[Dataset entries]
>>>>

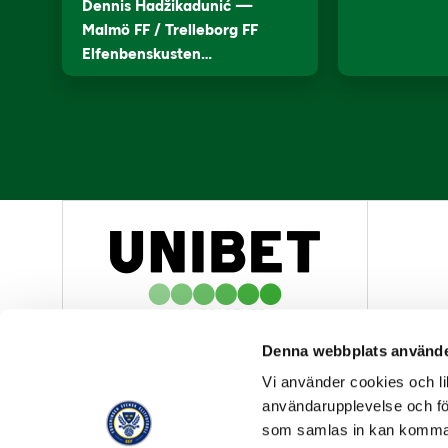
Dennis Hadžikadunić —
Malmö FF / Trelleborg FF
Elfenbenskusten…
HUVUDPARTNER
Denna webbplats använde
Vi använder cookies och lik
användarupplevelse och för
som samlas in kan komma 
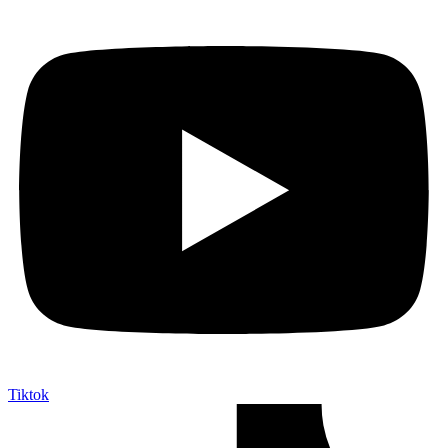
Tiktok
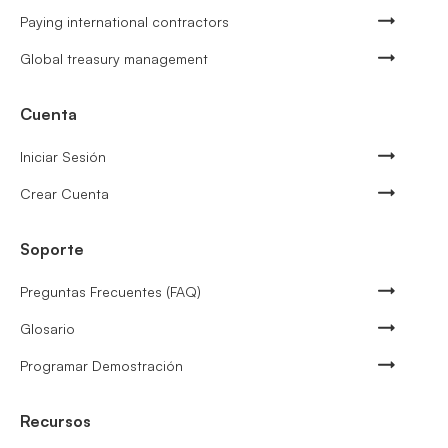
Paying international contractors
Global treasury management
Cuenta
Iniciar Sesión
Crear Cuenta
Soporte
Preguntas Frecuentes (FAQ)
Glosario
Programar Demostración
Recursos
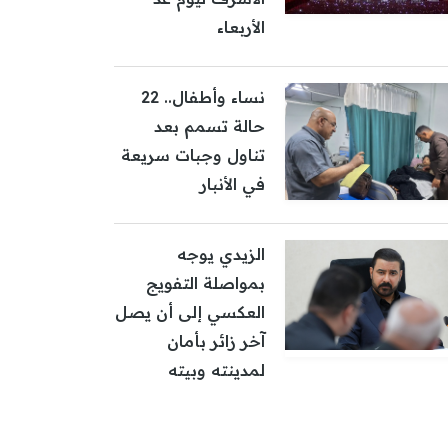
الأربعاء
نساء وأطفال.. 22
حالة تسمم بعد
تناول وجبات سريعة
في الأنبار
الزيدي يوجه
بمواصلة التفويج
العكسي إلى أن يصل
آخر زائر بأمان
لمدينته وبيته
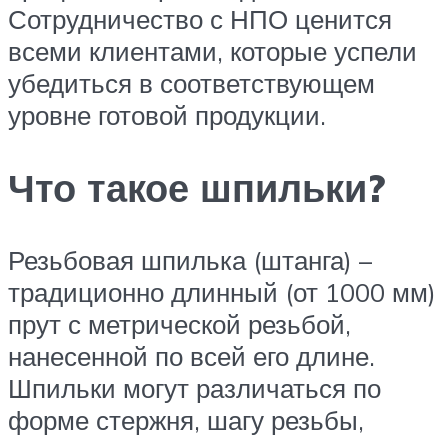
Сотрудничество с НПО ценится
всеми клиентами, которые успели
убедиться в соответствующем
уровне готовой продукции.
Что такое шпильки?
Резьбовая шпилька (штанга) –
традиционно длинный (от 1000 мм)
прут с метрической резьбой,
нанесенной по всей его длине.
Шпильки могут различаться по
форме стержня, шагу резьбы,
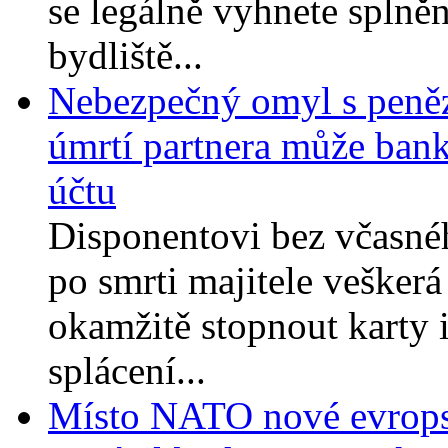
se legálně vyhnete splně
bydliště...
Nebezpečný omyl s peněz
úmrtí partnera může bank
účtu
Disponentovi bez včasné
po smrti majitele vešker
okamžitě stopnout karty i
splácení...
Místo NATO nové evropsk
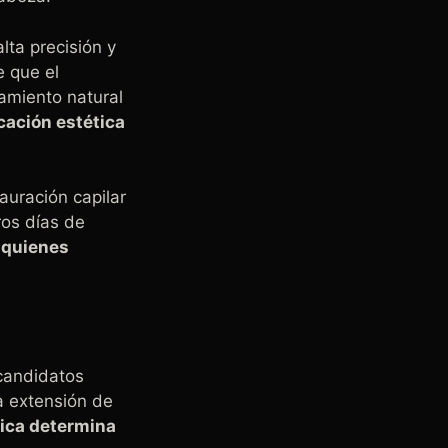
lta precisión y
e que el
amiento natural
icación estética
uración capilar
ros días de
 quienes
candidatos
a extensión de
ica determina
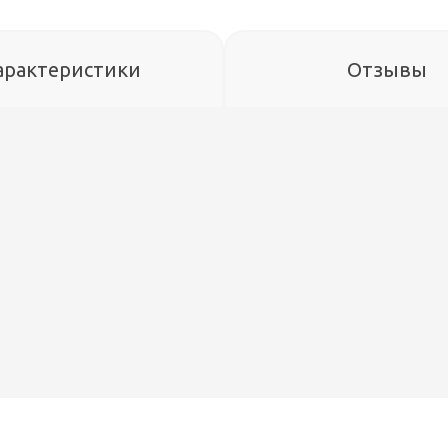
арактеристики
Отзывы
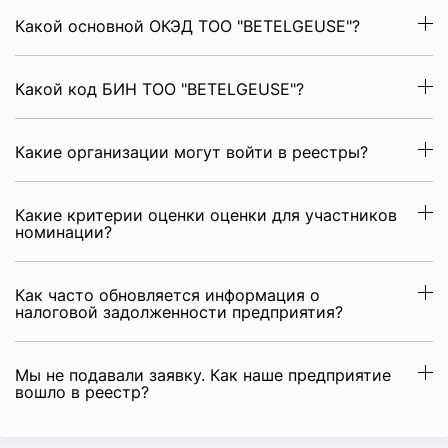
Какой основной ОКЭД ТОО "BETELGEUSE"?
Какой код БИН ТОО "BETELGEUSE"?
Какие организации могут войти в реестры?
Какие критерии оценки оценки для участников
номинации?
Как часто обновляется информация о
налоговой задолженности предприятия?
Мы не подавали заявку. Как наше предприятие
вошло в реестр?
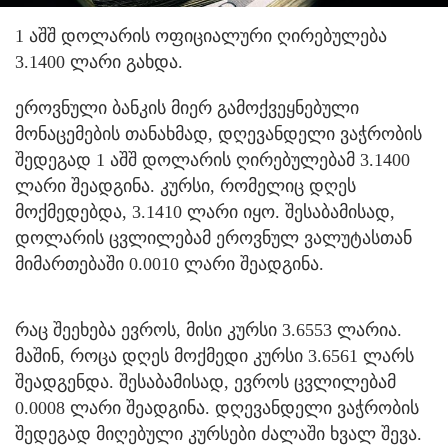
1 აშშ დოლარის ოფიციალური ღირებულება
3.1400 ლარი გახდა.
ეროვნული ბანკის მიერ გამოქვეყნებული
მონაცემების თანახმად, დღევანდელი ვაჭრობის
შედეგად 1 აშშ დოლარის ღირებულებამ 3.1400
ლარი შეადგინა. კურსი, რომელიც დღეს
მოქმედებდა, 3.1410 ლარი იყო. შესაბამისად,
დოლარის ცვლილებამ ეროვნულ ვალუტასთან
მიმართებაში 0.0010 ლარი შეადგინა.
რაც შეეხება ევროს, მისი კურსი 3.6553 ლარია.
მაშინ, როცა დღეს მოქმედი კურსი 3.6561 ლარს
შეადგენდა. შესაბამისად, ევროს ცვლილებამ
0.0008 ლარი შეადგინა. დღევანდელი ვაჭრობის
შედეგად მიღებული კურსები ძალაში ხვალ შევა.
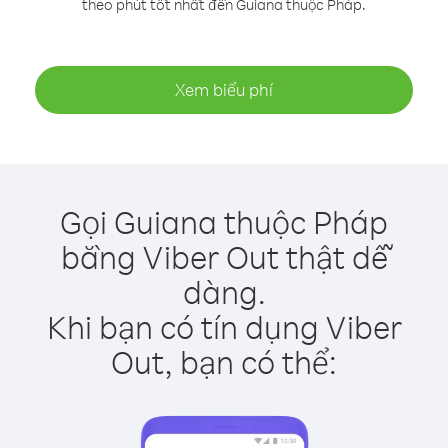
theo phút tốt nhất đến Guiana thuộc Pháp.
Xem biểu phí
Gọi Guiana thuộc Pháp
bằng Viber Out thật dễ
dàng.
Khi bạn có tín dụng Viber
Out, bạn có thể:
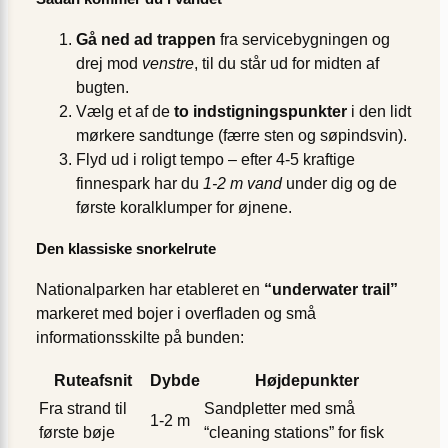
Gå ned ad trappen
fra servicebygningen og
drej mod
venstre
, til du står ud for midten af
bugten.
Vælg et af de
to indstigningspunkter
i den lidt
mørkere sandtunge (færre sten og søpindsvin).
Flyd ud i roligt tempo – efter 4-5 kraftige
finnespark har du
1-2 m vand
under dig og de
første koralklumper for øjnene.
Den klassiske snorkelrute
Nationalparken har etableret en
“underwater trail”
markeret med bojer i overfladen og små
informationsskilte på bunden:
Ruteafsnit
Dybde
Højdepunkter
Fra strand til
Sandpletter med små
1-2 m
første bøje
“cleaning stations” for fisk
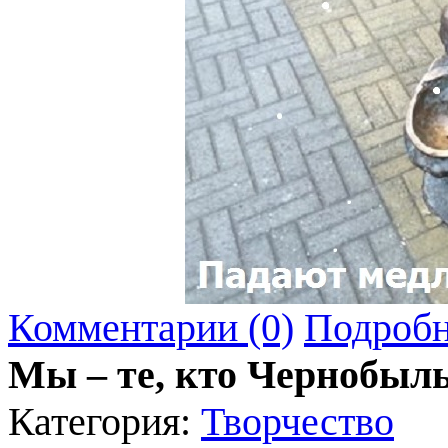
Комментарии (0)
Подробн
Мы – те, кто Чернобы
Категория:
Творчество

<<<<
>>>>

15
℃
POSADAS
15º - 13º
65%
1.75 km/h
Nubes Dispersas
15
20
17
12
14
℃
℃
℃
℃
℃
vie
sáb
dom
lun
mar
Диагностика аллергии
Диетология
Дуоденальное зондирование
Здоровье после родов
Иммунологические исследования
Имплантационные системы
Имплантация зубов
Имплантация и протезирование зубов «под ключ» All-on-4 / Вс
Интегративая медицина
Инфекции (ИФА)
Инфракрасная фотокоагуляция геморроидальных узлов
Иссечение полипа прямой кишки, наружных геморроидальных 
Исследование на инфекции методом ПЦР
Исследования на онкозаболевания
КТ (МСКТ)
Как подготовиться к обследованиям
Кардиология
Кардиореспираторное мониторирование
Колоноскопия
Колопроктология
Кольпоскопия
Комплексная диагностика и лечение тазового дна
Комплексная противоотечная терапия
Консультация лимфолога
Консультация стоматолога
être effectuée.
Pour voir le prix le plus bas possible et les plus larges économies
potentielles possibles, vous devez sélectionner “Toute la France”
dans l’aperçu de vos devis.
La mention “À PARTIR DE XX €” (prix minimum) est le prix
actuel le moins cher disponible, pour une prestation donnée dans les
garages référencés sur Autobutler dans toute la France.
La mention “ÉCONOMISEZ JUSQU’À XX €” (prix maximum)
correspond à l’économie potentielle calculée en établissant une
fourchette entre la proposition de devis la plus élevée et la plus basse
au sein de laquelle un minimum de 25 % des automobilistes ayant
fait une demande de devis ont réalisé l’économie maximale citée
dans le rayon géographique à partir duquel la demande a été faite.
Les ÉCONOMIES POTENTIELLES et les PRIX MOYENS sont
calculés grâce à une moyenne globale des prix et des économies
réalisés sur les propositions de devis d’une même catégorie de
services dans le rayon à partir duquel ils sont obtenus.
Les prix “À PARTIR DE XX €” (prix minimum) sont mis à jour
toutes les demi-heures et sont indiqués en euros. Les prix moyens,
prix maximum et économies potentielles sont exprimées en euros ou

<<<<
>>>>

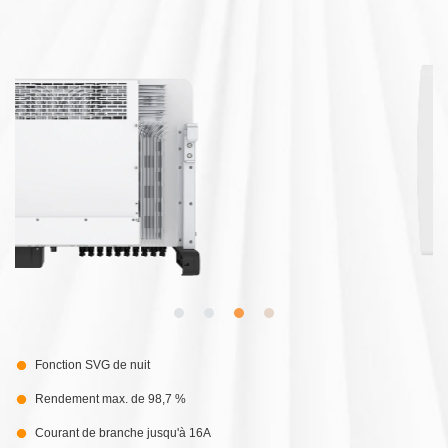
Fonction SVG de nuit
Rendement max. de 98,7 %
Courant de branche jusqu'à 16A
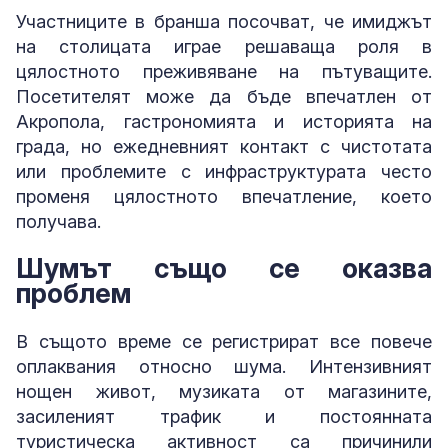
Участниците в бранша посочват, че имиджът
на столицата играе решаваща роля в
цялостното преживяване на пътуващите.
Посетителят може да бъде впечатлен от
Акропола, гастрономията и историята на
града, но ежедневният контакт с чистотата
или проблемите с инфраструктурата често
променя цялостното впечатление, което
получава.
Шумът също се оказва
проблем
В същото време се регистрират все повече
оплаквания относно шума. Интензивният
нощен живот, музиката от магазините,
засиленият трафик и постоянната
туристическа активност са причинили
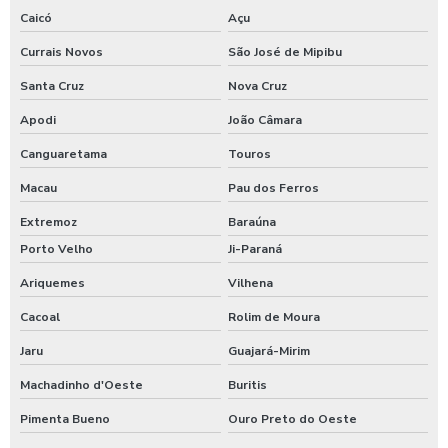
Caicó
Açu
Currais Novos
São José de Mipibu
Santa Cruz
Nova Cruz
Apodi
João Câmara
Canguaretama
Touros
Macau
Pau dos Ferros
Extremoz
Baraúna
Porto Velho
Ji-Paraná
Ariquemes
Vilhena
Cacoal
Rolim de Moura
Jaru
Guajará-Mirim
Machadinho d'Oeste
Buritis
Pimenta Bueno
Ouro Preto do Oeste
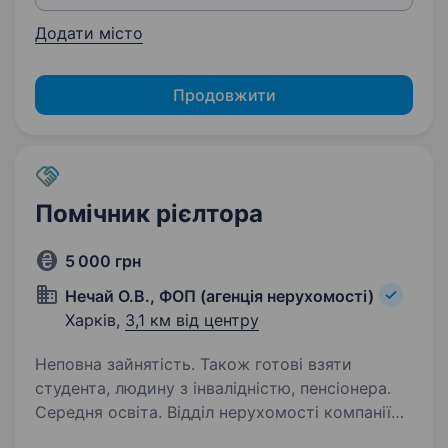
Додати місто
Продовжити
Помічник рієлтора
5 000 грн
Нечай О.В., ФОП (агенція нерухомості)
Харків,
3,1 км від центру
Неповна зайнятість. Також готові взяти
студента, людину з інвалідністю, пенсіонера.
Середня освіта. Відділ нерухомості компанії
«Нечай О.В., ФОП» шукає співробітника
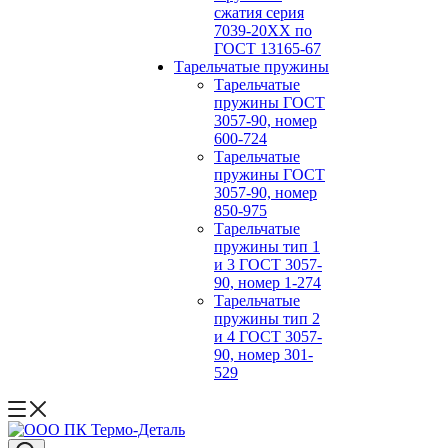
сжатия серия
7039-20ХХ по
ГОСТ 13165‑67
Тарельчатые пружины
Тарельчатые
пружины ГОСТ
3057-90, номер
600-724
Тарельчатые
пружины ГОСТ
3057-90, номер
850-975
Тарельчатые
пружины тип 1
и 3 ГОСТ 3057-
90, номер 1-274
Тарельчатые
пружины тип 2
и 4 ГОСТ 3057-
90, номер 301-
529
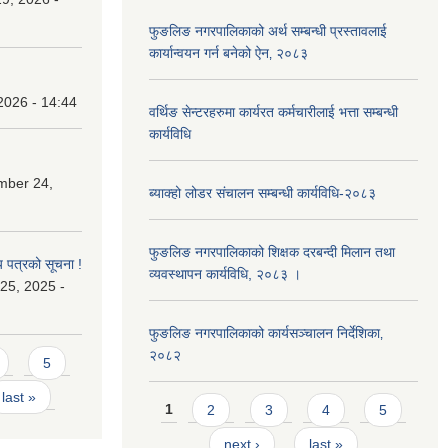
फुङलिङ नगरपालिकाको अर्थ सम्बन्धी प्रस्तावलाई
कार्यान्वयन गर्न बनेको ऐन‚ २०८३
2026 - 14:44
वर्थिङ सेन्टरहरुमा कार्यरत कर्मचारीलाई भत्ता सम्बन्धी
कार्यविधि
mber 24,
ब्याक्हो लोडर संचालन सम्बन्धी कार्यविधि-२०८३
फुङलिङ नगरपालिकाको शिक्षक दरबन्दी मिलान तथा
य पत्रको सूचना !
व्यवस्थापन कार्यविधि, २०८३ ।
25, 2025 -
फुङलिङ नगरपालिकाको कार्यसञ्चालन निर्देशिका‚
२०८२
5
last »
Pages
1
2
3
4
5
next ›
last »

<<<<

● **TASK OBJECTIVE**: Respond with the exact lines above running from the one containing "Помічник рієлтора" to the one containing "ब्याक्हो लोडर संचालन सम्बन्धी कार्यविधि-२०८३", both ends kept and no pictures included.

● **EXERCISE ANSWER**:
Помічник рієлтора
5 000 грн
Нечай О.В., ФОП (агенція нерухомості)
Харків,
3,1 км від центру
Неповна зайнятість. Також готові взяти
студента, людину з інвалідністю, пенсіонера.
Середня освіта. Відділ нерухомості компанії
«Нечай О.В., ФОП» шукає співробітника
сжатия серия
7039-20ХХ по
ГОСТ 13165‑67
Тарельчатые пружины
Тарельчатые
пружины ГОСТ
3057-90, номер
600-724
Тарельчатые
пружины ГОСТ
3057-90, номер
850-975
Тарельчатые
пружины тип 1
и 3 ГОСТ 3057-
90, номер 1-274
Тарельчатые
пружины тип 2
и 4 ГОСТ 3057-
90, номер 301-
529
फुङलिङ नगरपालिकाको अर्थ सम्बन्धी प्रस्तावलाई
कार्यान्वयन गर्न बनेको ऐन‚ २०८३
2026 - 14:44
वर्थिङ सेन्टरहरुमा कार्यरत कर्मचारीलाई भत्ता सम्बन्धी
कार्यविधि
mber 24,
ब्याक्हो लोडर संचालन सम्बन्धी कार्यविधि-२०८३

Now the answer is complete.